Putting in here wouldn't be a good idea since the water is deep and there's not much area to balance your kayak.  Downstream from these steps is a dam, upstream is a bridge.  We scouted out the area on each side of the bridge looking for the best place to put in.  The upstream side of the bridge seemed best, but the banks are a bit steep and there isn't much of a gradual bank to scoot in.  We found a grassy spot and put in one at a time.  It worked out quite well, but we're getting better at tricky situations like these.  The creek cuts through a residential area where you put in, but within a half mile or so, the houses thinned out and soon there weren't any.  The day was beautiful-- sunny with a temperature of about 64.  I like kayaking in shorts and a t-shirt, and it wasn't warm enough for that, but the day was pleasant.  Once away from the houses we heard lots of birds, but I was only able to identify two:  Eastern Phoebe and Red winged Blackbird.  Our first wildlife encounter was with what I think is a green heron.  He/she was pretty skittish, but I managed a few photos:

He thinks he's hiding in the shot above.

He flew away when my kayak floated toward him (but still far away, as you can see.)  You may not be able to see his feet, but they are orange.  From the info I gathered, the orange feet are for breeding season only.

And here he is in the tree he flew to, waiting for us to go away and leave him alone, which we did once I took this photo.

Although this was a "short" paddle, we really enjoyed getting out on the water for the first time.  The peacefulness we feel when on the water washed over us as we paddled along, enjoying the sun and the scenery.  Here is a photo of the creek as we paddled upstream:

And another of the creek a bit further upstream:

As you can see, nothing much has "greened up" in northern NY yet.  There were some lily pads already grown and lying on the surface, but for the most part, other water plants haven't started their new growing season yet.  This creek is probably chock-full of reeds and lillies in the summer.  Part 2 of Fish Creek will be coming soon.  Be sure to check back!

Sunday, April 25, 2010

Quiet Water Kayaking Season in Northern New York Has Begun!

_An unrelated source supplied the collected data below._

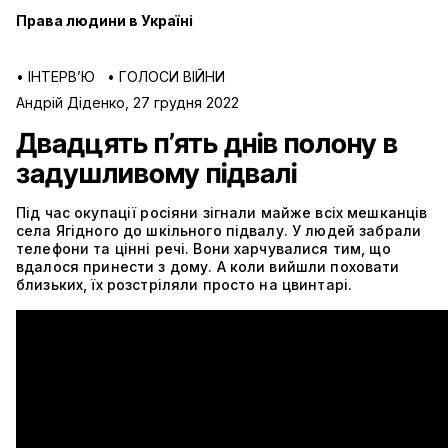
Права людини в Україні
•
ІНТЕРВ’Ю
•
ГОЛОСИ ВІЙНИ
Андрій Діденко
,
27 грудня 2022
Двадцять п’ять днів полону в
задушливому підвалі
Під час окупації росіяни зігнали майже всіх мешканців
села Ягідного до шкільного підвалу. У людей забрали
телефони та цінні речі. Вони харчувалися тим, що
вдалося принести з дому. А коли вийшли поховати
близьких, їх розстріляли просто на цвинтарі.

Hello and welcome to my kayaking blog.  I'm looking forward to sharing with you some of our kayaking adventures and photos as the 2010 season gets underway.  April in northern NY can be fickle, but this weekend we were able to get in our first paddle of the year.  We choose a new location, the West Branch of Fish Creek, near Camden, NY.  Although this short trip begins in a residential area, the creek upstream from the dam soon becomes wild.  We heard lots of birds but many were out of sight like the Eastern Phoebe.  We saw Canada geese, a green heron (I think,) many red winged blackbirds, a couple of small snakes in the water, and.... a red fox!  Unfortunately, he/she only stuck around for a couple of seconds once we rounded a bend in the creek, so no time for a photo, darn it!  It was quite a treat to see the fox out for a stroll along the creek in the middle of the day.  I would say that was the highlight of our first kayaking trip of the season.

I'll be back with photos from our first trip.  But I will also add some other photos as we go, since April is not exactly the best time to photograph waterways in northnern NY state.  We're just beginning to get some tiny light green leaves on our trees here.  That means lots of brown and tan along the creek we visited.